The table below breaks down the number of books you'll have time for if you maintain your current reading habits. Twenty-five-year-old women, for example, have 61 years left to live according to the Social Security Life Expectancy Calculator. Assuming they live that long, average readers in that group have 732 more books to read in their lifetimes. "Average" in this case means people who read 12 books per year. Lit Hub also crunched the numbers for voracious readers (50 books per year) and super readers (80 books per year). After pinpointing your maximum capacity, you may want to edit down your reading list to only include books you're genuinely excited about.

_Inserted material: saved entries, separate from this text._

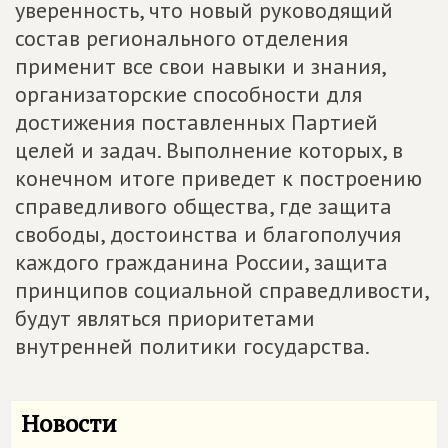
уверенность, что новый руководящий
состав регионального отделения
применит все свои навыки и знания,
организаторские способности для
достижения поставленных Партией
целей и задач. Выполнение которых, в
конечном итоге приведет к построению
справедливого общества, где защита
свободы, достоинства и благополучия
каждого гражданина России, защита
принципов социальной справедливости,
будут являться приоритетами
внутренней политики государства.
Новости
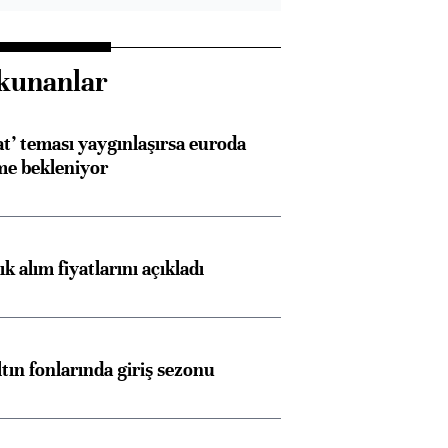
kunanlar
at’ teması yaygınlaşırsa euroda
me bekleniyor
 alım fiyatlarını açıkladı
ltın fonlarında giriş sezonu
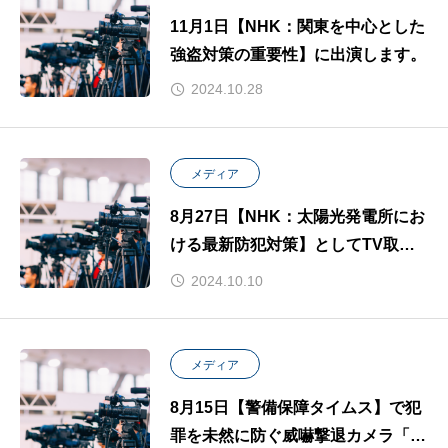
11月1日【NHK：関東を中心とした
強盗対策の重要性】に出演します。
2024.10.28
メディア
8月27日【NHK：太陽光発電所にお
ける最新防犯対策】としてTV取材
されました。
2024.10.10
メディア
8月15日【警備保障タイムス】で犯
罪を未然に防ぐ威嚇撃退カメラ「雷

25 and female (61 years left)
Average reader: 732
Voracious reader: 3050
Super reader: 4880

25 and male (57 years left)
Average reader: 684
Voracious reader: 2850
Super reader: 4560

30 and female (56 years left)
Average reader: 672
Voracious reader: 2800
Super reader: 4480

30 and male (52 years left)
Average reader: 624
Voracious reader: 2600
Super reader: 4160

35 and female (51 years left)
Average reader: 612
Voracious reader: 2550
Super reader: 4080

35 and male (47 years left)
Average reader: 564
Voracious reader: 2350
Super reader: 3670

40 and female (45.5 years left)
Average reader: 546
Voracious reader: 2275
Super reader: 3640

40 and male (42 years left)
Average reader: 504
Voracious reader: 2100
Super reader: 3260

45 and female (40.5 years left)
Average reader: 486
Voracious reader: 2025
Super reader: 3240

45 and male (37 years left)
Average reader: 444
Voracious reader: 1850
Super reader: 2960

50 and female (35.5 years left)
Average reader: 426
Voracious reader: 1775
Super reader: 2840

50 and male (32 years left)
Average reader: 384
Voracious reader: 1600
Super reader: 2560

55 and female (31 years left)
Average reader: 372
Voracious reader: 1550
Super reader: 2480

55 and male (28 years left)
Average reader: 336
Voracious reader: 1400
Super reader: 2240

60 and female: 86 (26 years left)
Average reader: 312
Voracious reader: 1300
Super reader: 2080

60 and male (23 years left)
Average reader: 276
Voracious reader: 1150
Super reader: 1840

65 and female (22 years left)
Average reader: 264
Voracious reader: 1100
Super reader: 1760

65 and male (19 years left)
Average reader: 228
Voracious reader: 950
Super reader: 1520

70 and female (17.5 years left)
Average reader: 210
Voracious reader: 875
Super reader: 1400

70 and male (15 years left)
Average reader: 180
Voracious reader: 750
Super reader: 1200

75 and female (14 years left)
Average reader: 168
Voracious reader: 700
Super reader: 1120

75 and male (12 years left)
Average reader: 144
Voracious reader: 600
Super reader: 960

80 and female (10 years left)
Average reader: 120
Voracious reader: 500
Super reader: 800

80 and male (9 years left)
Average reader: 108
Voracious reader: 450
Super reader: 720

[h/t Literary Hub]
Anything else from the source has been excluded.